Профессор Чэдд не шелохнулся, так и сидел с нахмуренным челом, подставив лицо лампе.
– Ваша мыслительная деятельность, – заговорил он наконец, – порою протекает слишком бурно. Да и словам, в которые вы облекаете ее, недостает системы. Я не усматриваю здесь противоречия, – он говорил невыносимо медленно, казалось, что проходят годы, пока он выговаривает слово до конца, – когда оцениваю право аборигенов задерживаться на той фазе эволюции, какая представляется им близкой и благоприятной. Иначе говоря, я не усматриваю ни малейшего противоречия между означенным признанием их прав и точкой зрения, что свойственное им развитие, если судить о нем в ряду других космических процессов, стоит на более низкой – относительно, конечно, – ступени эволюции.
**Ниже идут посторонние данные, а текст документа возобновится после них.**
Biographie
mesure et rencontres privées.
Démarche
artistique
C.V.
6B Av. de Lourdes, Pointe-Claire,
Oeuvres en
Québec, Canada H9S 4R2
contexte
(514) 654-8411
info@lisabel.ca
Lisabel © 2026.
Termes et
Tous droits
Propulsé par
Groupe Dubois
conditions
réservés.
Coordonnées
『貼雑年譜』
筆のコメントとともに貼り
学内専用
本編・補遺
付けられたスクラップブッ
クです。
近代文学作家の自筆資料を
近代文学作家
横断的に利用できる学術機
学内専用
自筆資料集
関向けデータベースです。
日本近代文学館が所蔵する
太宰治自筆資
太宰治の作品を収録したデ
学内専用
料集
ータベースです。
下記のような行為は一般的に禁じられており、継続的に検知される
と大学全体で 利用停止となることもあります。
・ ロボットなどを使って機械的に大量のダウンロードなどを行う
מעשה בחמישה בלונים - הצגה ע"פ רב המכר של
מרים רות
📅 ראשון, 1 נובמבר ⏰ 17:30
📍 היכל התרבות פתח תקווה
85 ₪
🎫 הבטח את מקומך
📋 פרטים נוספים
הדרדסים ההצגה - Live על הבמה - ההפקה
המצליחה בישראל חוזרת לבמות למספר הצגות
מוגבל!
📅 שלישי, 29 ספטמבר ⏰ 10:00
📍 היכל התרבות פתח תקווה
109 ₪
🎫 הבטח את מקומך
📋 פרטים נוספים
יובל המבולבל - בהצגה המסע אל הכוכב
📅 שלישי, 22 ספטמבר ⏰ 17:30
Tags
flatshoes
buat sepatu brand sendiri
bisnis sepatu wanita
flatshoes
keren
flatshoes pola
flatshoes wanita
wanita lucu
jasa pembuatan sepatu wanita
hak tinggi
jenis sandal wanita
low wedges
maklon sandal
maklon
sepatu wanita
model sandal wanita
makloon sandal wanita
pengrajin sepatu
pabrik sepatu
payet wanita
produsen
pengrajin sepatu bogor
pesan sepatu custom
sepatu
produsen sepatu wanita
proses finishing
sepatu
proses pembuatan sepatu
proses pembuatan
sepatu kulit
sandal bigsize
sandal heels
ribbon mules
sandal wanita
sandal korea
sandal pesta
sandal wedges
У Чэдда шевелились только губы, да стекла его очков переливались, как опаловые луны. Грант, глядя на него, покатывался со смеху.
– Противоречия тут нет, сын алого копья, – ответил он, – но есть огромное несходство темпераментов. Я, например, как бы меня за это ни громили, нимало не уверен, что те же самые зулусы находятся на более низкой стадии развития. По-моему, бояться населенного чертями мрака вовсе не глупость и невежество, а философский взгляд на вещи. Справедливо ли считать неразумным того, кто чувствует таинственность и ужас бытия? Скорее это мы не развиты, дражайший Чэдд, – мы не боимся темноты, в которой обитают черти.